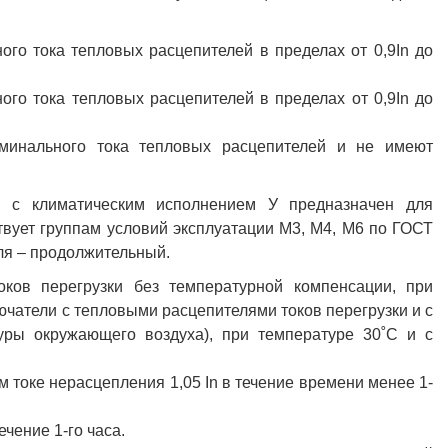
го тока тепловых расцепителей в пределах от 0,9In до
го тока тепловых расцепителей в пределах от 0,9In до
минального тока тепловых расцепителей и не имеют
In с климатическим исполнением У предназначен для
твует группам условий эксплуатации М3, М4, М6 по ГОСТ
ля – продолжительный.
ков перегрузки без температурной компенсации, при
чатели с тепловыми расцепителями токов перегрузки и с
уры окружающего воздуха), при температуре 30˚С и с
 токе нерасцепления 1,05 In в течение времени менее 1-
ечение 1-го часа.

§ §

## TASK TO CARRY OUT
All lines from the line containing "твует группам условий" through the end of the listing above are to be duplicated exactly; include both ends and nothing further.

## ANSWER BOX
твует группам условий эксплуатации М3, М4, М6 по ГОСТ
ля – продолжительный.
ков перегрузки без температурной компенсации, при
чатели с тепловыми расцепителями токов перегрузки и с
уры окружающего воздуха), при температуре 30˚С и с
 токе нерасцепления 1,05 In в течение времени менее 1-
ечение 1-го часа.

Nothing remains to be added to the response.